The authors of this manuscript recognize the limitations of this study. The patients recruited for this study were mostly female and both groups had an average BMI of about 30. Performing a similar study with a completely randomized and large population size would provide greater evidence to support the results of this study and how applicable they are too different patient populations. There may have also been limitations in the way that the radiation dosage was calculated for each group since the amount of radiation produced per X-ray radiograph may have a slight variation. Since the radiation dosage was calculated the same for each group, the results were likely not affected by this limitation, however using a more accurate method of measuring radiation via fluoroscopy may provide a better idea of the difference in magnitude of radiation produced by each of the surgical procedures discussed in this study. Lastly, the clinical relevance of the findings mentioned in this study can be better understood if a longitudinal study was performed over decades with a large sample size to identify if there was a difference in the number of malignancies reported between patients that received either surgical procedure. Although the results mentioned in this study may provide a potential benefit for both surgeons and patients, further studies should be performed to verify these findings and their clinical impacts.

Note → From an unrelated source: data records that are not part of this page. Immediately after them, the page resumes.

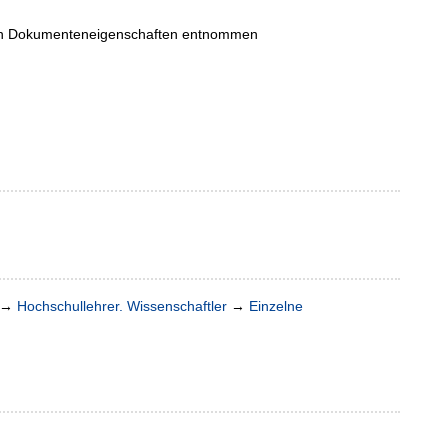
r den Dokumenteneigenschaften entnommen
→
Hochschullehrer. Wissenschaftler
→
Einzelne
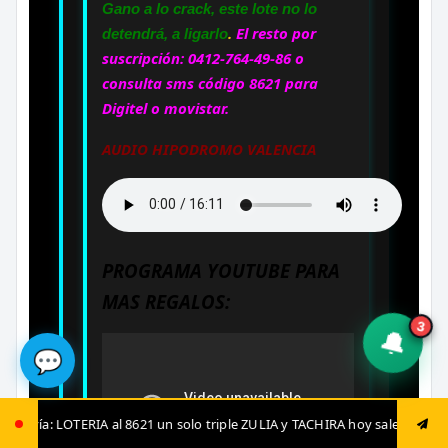
Gano a lo crack, este lote no lo
.
El resto por
detendrá, a ligarlo
suscripción: 0412-764-49-86 o
consulta sms código 8621 para
Digitel o movistar.
AUDIO HIPODROMO VALENCIA
PROGRAMA YOUTUBE PARA
MAS REGALOS:
3
🔔
💬
IA y TACHIRA hoy sale: LOTERIA al 8621 luego envía ya: ANIMAL al 8621 ju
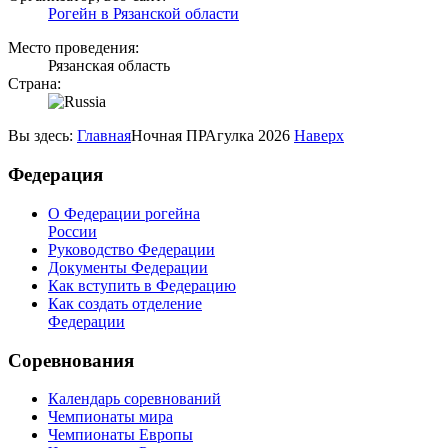
Рогейн в Рязанской области
Место проведения:
Рязанская область
Страна:
Вы здесь:
Главная
Ночная ПРАгулка 2026
Наверх
Федерация
О Федерации рогейна
России
Руководство Федерации
Документы Федерации
Как вступить в Федерацию
Как создать отделение
Федерации
Соревнования
Календарь соревнований
Чемпионаты мира
Чемпионаты Европы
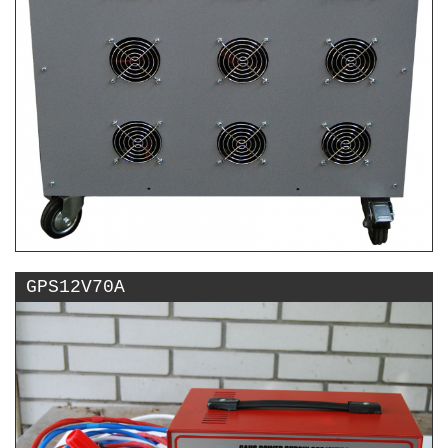
GPS12V70A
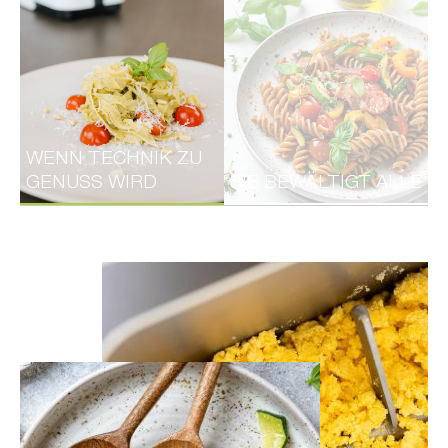
WENN TECHNIK ZU
GENUSS WIRD
SIE BEWÄLTIGT ALLE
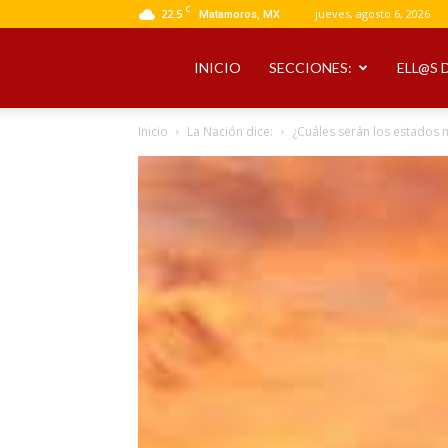
C
22.5
jueves, agosto 6, 2026
Matamoros, MX
INICIO
SECCIONES:
ELL@S 
Inicio
La Nación dice:
¿Cuáles serán los estados 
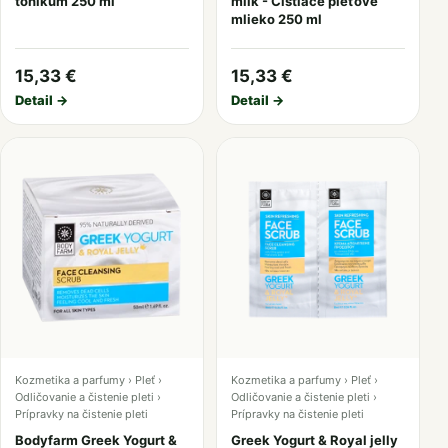
tonikum 250 ml
milk - Čistiace pleťové
mlieko 250 ml
15,33 €
15,33 €
Detail →
Detail →
Kozmetika a parfumy › Pleť ›
Kozmetika a parfumy › Pleť ›
Odličovanie a čistenie pleti ›
Odličovanie a čistenie pleti ›
Prípravky na čistenie pleti
Prípravky na čistenie pleti
Bodyfarm Greek Yogurt &
Greek Yogurt & Royal jelly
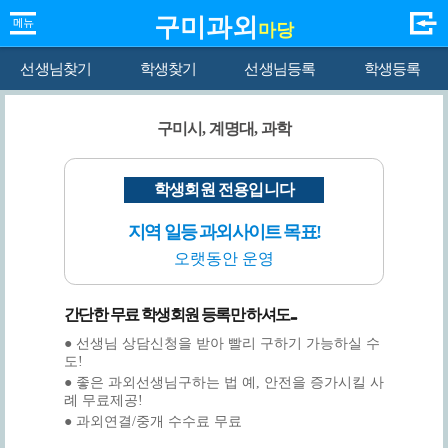
구미과외
마당
선생님찾기
학생찾기
선생님등록
학생등록
구미시, 계명대, 과학
학생회원 전용입니다
지역 일등 과외사이트 목표!
오랫동안 운영
간단한 무료 학생회원 등록만 하셔도...
● 선생님 상담신청을 받아 빨리 구하기 가능하실 수
도!
● 좋은 과외선생님구하는 법 예, 안전을 증가시킬 사
례 무료제공!
● 과외연결/중개 수수료 무료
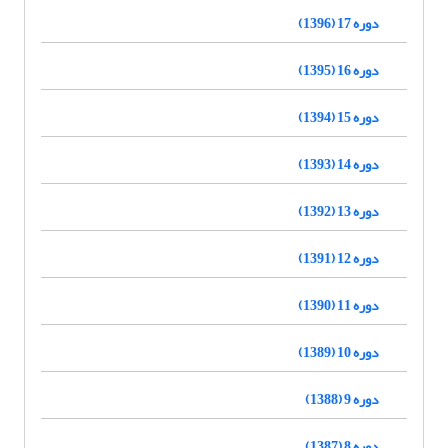
دوره 17 (1396)
دوره 16 (1395)
دوره 15 (1394)
دوره 14 (1393)
دوره 13 (1392)
دوره 12 (1391)
دوره 11 (1390)
دوره 10 (1389)
دوره 9 (1388)
دوره 8 (1387)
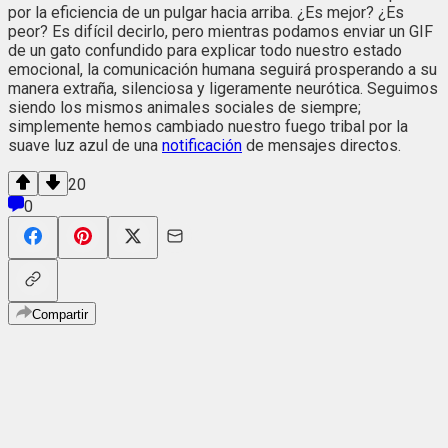
por la eficiencia de un pulgar hacia arriba. ¿Es mejor? ¿Es
peor? Es difícil decirlo, pero mientras podamos enviar un GIF
de un gato confundido para explicar todo nuestro estado
emocional, la comunicación humana seguirá prosperando a su
manera extraña, silenciosa y ligeramente neurótica. Seguimos
siendo los mismos animales sociales de siempre;
simplemente hemos cambiado nuestro fuego tribal por la
suave luz azul de una
notificación
de mensajes directos.
20
0
Compartir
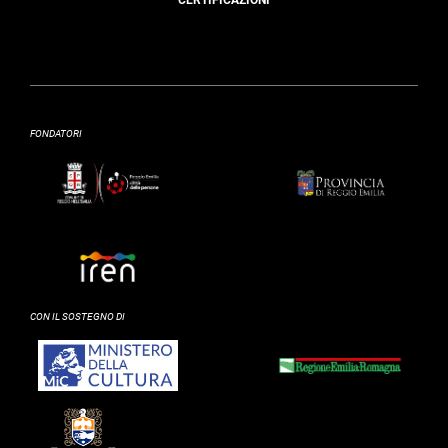
FONDATORI
CON IL SOSTEGNO DI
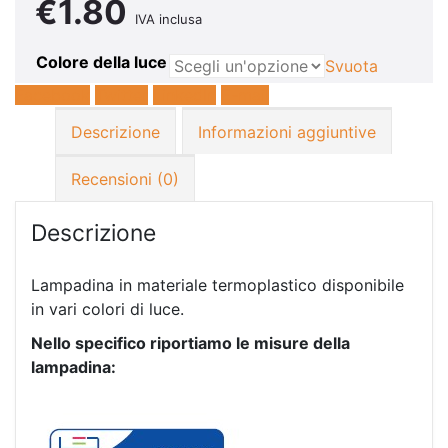
€
1.80
IVA inclusa
Colore della luce
Svuota
Facebook
Twitter
LinkedIn
E-mail
Descrizione
Informazioni aggiuntive
Recensioni (0)
Descrizione
Lampadina in materiale termoplastico disponibile
in vari colori di luce.
Nello specifico riportiamo le misure della
lampadina:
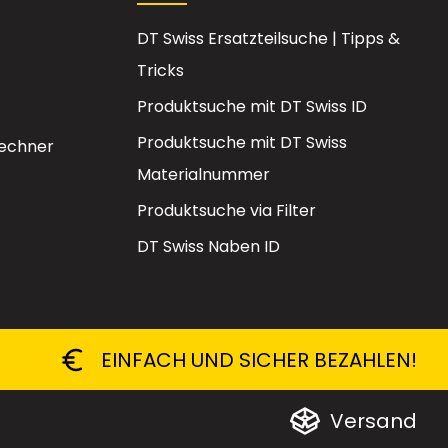
DT Swiss Ersatzteilsuche | Tipps &
Tricks
Produktsuche mit DT Swiss ID
Produktsuche mit DT Swiss
echner
Materialnummer
Produktsuche via Filter
DT Swiss Naben ID
EINFACH UND SICHER BEZAHLEN!
Versand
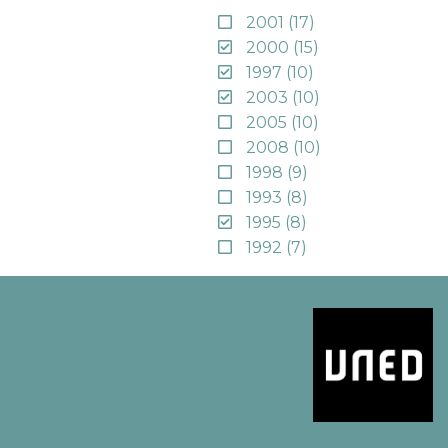
2001
(17)
2000
(15)
1997
(10)
2003
(10)
2005
(10)
2008
(10)
1998
(9)
1993
(8)
1995
(8)
1992
(7)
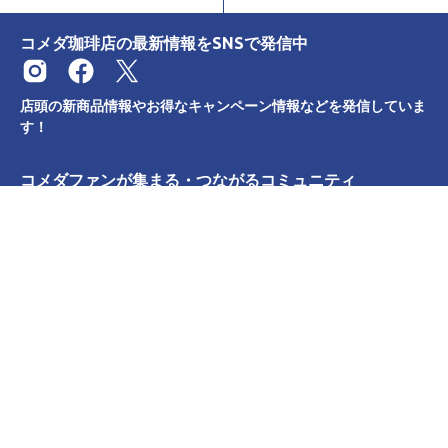
コメダ珈琲店の最新情報をSNSで発信中
店頭の新商品情報やお得なキャンペーン情報などを発信していま
す！
コメダファンが集まる・つながるコミュニティ
カテゴリー
サポート
リンク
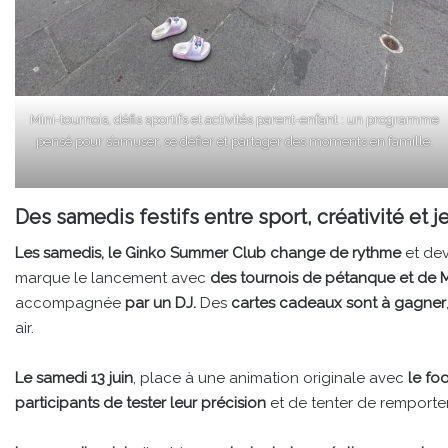
Mini-tournois, défis sportifs et activités parent-enfant : un programme
pensé pour s’amuser, se défier et partager des moments en famille.
Des samedis festifs entre sport, créativité et 
Les samedis, le Ginko Summer Club change de rythme
et dev
marque le lancement avec
des tournois de pétanque et de M
accompagnée
par un DJ.
Des
cartes cadeaux sont à gagner
air.
Le samedi 13 juin
, place à une animation originale avec
le foo
participants de tester leur précision
et de tenter de remport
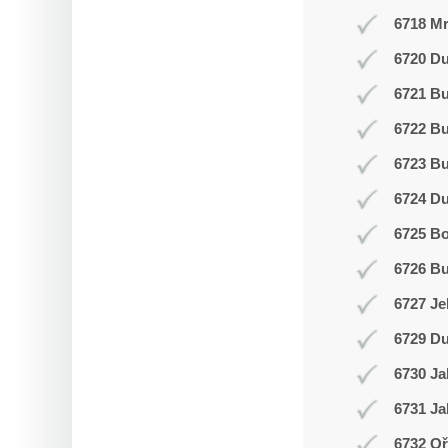
6718 Mr
6720 Du
6721 Bu
6722 Bu
6723 Bu
6724 D
6725 Bo
6726 Bu
6727 Je
6729 Du
6730 Ja
6731 Ja
6732 Oř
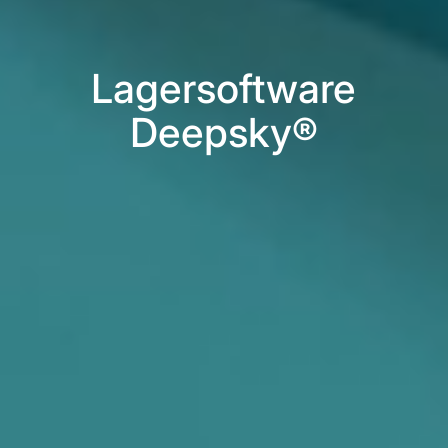
Lagersoftware
Deepsky®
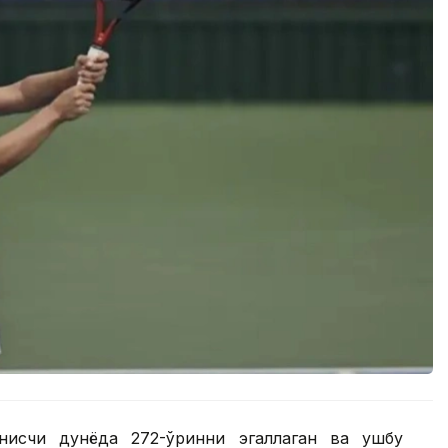
нисчи дунёда 272-ўринни эгаллаган ва ушбу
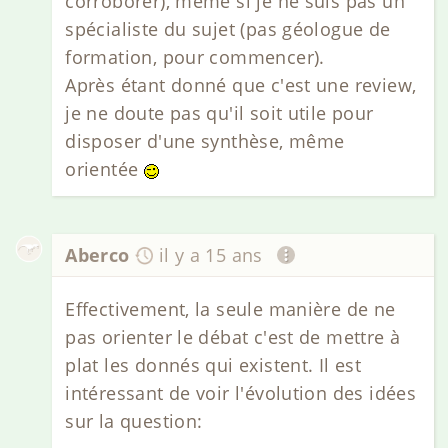
corroborer), même si je ne suis pas un
spécialiste du sujet (pas géologue de
formation, pour commencer).
Après étant donné que c'est une review,
je ne doute pas qu'il soit utile pour
disposer d'une synthèse, même
orientée
Aberco
il y a 15 ans
Effectivement, la seule manière de ne
pas orienter le débat c'est de mettre à
plat les donnés qui existent. Il est
intéressant de voir l'évolution des idées
sur la question:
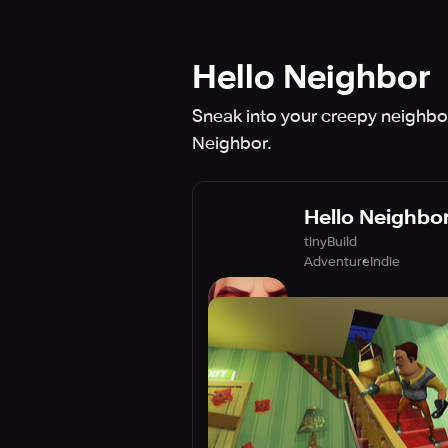
Hello Neighbor
Sneak into your creepy neighbor'
Neighbor.
Hello Neighbo
tinyBuild
Adventure
Indie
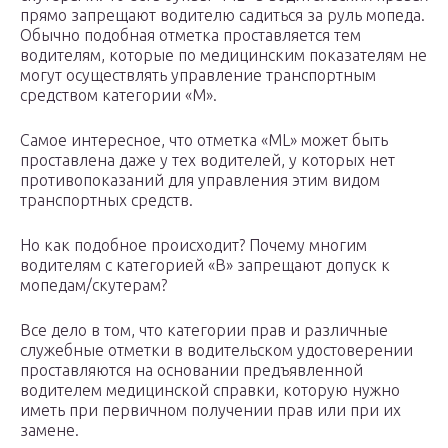
прямо запрещают водителю садиться за руль мопеда.
Обычно подобная отметка проставляется тем
водителям, которые по медицинским показателям не
могут осуществлять управление транспортным
средством категории «М».
Самое интересное, что отметка «ML» может быть
проставлена даже у тех водителей, у которых нет
противопоказаний для управления этим видом
транспортных средств.
Но как подобное происходит? Почему многим
водителям с категорией «В» запрещают допуск к
мопедам/скутерам?
Все дело в том, что категории прав и различные
служебные отметки в водительском удостоверении
проставляются на основании предъявленной
водителем медицинской справки, которую нужно
иметь при первичном получении прав или при их
замене.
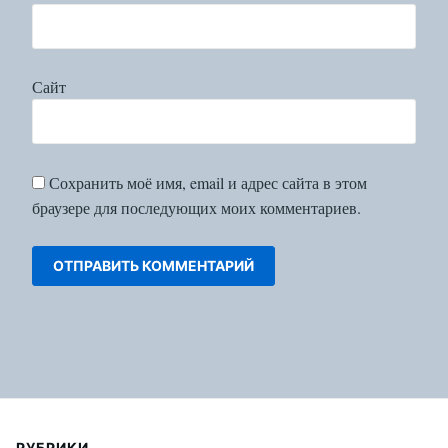
Сайт
Сохранить моё имя, email и адрес сайта в этом
браузере для последующих моих комментариев.
РУБРИКИ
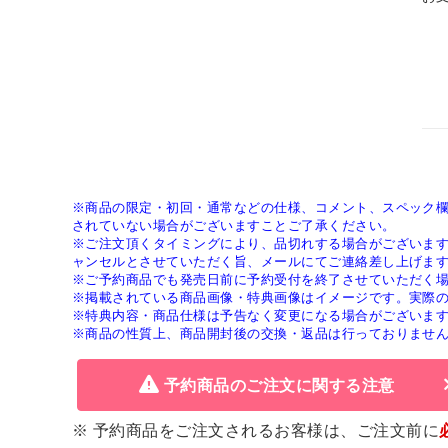
※商品の限定・初回・通常などの仕様、コメント、スペック
されていない場合がございますことご了承ください。
※ご注文頂くタイミングにより、品切れする場合がございま
ャンセルとさせていただく旨、メールにてご連絡差し上げま
※ご予約商品でも発売日前に予約受付を終了させていただく
※掲載されている商品画像・特典画像はイメージです。実際
※特典内容・商品仕様は予告なく変更になる場合がございま
※商品の性質上、商品開封後の交換・返品は行っておりませ
予約商品のご注文に関する注意
※ 予約商品をご注文されるお客様は、ご注文前に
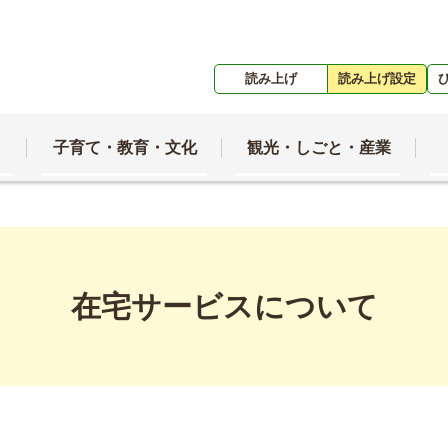
読み上げ
読み上げ設定
子育て・教育・文化
観光・しごと・産業
在宅サービスについて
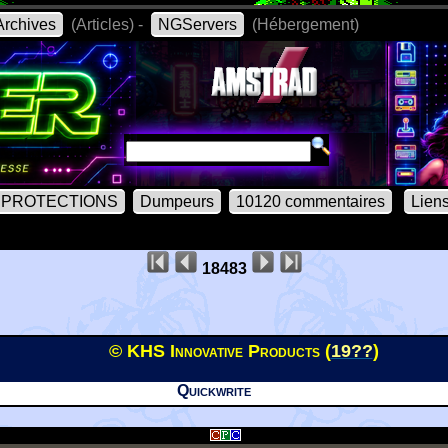
rchives
(Articles) -
NGServers
(Hébergement)
PROTECTIONS
Dumpeurs
10120 commentaires
Lien
18483
© KHS Innovative Products (
19??
)
Quickwrite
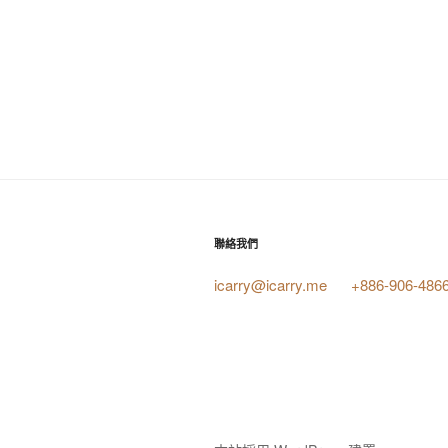
聯絡我們
icarry@icarry.me
+886-906-486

In the outpatient setting, S-ACDF has shown a statistically significant intergroup difference in overall radiation dose, as well as single and two-level fusions (P<0.001). We conclude that S-ACDF can decrease overall radiation exposure to patients.
Conflicts of Interest: KR Chin is a shareholder in and receives other benefits from SpineFrontier Inc. The other authors have no conflicts of interest to declare.
Ethical Statement: IRB approval was granted for patients involved in study as part of a cohort of patients who had anterior cervical surgery. Written informed consent was obtained from the patient for publication of this manuscript and any accompanying images.